Overall, there are many practical reasons to continuously improve neural networks, which have the potential to become valuable supportive devices for medical staff in the future. The most important help these networks can provide could be error reduction, especially in situations of increased workload, and worklist optimization, prioritizing critical findings or serving as a second reader. A different, and basically simplified, approach in order to achieve this goal was used in the work by Rajpurkar et al. [29]. In their study, the authors trained a neural network for the simple binary classification task of differentiating between normal and abnormal images from the publicly available MURA dataset (a collection of conventional images of the upper extremity). Interestingly, they found that their model performed worse than its human counterparts on shoulder images, while it achieved comparable results on images of the wrist, hand, and fingers. We conclude that plain radiographs of the shoulder may pose a considerable challenge to CNNs, especially when they are expected to detect more subtle findings such as periarticular calcification.

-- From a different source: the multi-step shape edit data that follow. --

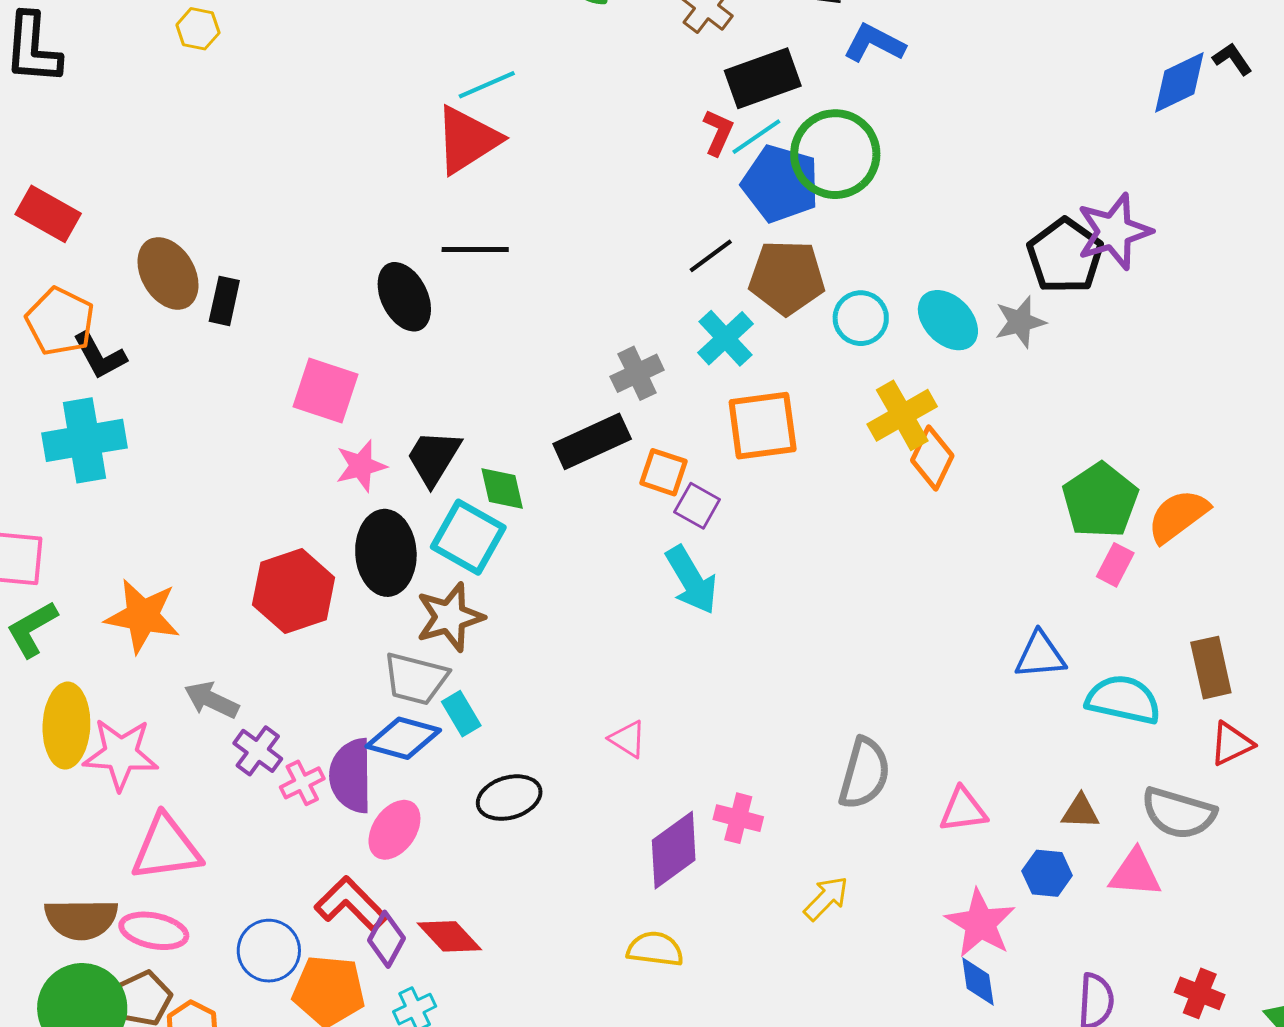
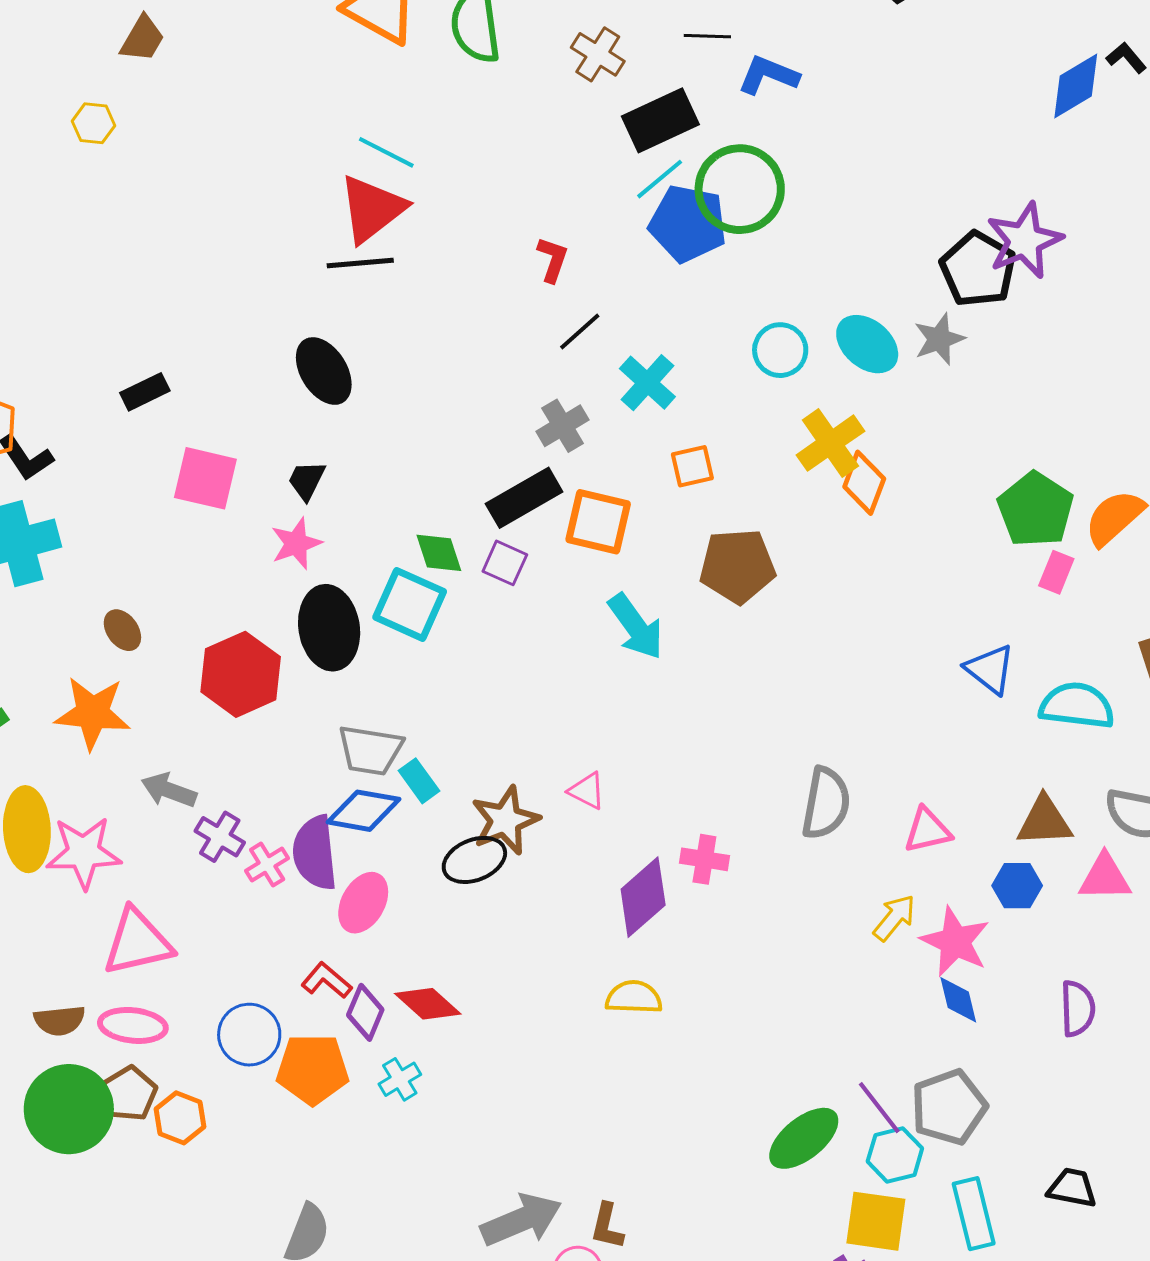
cyan line: (487, 85) -> (386, 152), turned 56
red L-shape: (718, 132) -> (553, 260), moved
black line: (475, 250) -> (360, 263), moved
black line: (711, 256) -> (580, 331), moved
brown ellipse: (168, 273) -> (122, 630), moved, size x0.6
brown pentagon: (787, 277) -> (737, 566), moved
black rectangle: (224, 301) -> (145, 392), turned 57
pink square: (325, 390) -> (205, 478), moved
orange square: (763, 426) -> (692, 466), size x0.6
black trapezoid: (434, 458) -> (307, 480), moved, size x0.7
orange square: (664, 472) -> (598, 522), size x1.4
purple square: (697, 506) -> (505, 563), moved
brown star: (450, 617) -> (505, 820), moved
blue triangle: (1040, 655) -> (990, 669), turned 48
brown triangle: (1080, 812) -> (1044, 821), size x1.5
yellow arrow: (826, 898) -> (894, 918), moved
red L-shape: (351, 904) -> (327, 980), size x0.7
brown semicircle: (81, 919) -> (60, 1021), size x0.7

Overall, however, our results are promising and strongly encourage further trials ultimately leading to clinical implementation.

Limitations

Our study has several limitations: No additional clinical information about the population included in the study was retrieved, posing a risk of bias through possible imbalance in patient characteristics (e.g., age, sex, medical preconditions). Additionally, only a limited number of labels were assessed and did not include any form of grading pathological findings such as the severity of osteoarthritis or the specific type of a fracture. In its current state, this would likely hinder clinical implementation. Furthermore, the ground truth was solely based on reading radiographs (instead of using more robust resources such as follow-up cross-sectional imaging) and labeling training and validation data were performed by a single radiologist. Both measures carry the risk of bias and mislabeling. Also, computational capacity put a limit on the applied image resolution, potentially impairing model performance when faced with subtle findings such as small calcifications or bone fragments.

Conclusion

The rapid evolution of CNNs in medical imaging is paving the way for the development of assistive devices that may eventually help medical personnel by providing a second reading instance. We present a robust CNN with the ability to detect common causes of shoulder pain on plain radiographs, even when faced with impaired image quality as often seen in clinical practice, especially in emergency settings.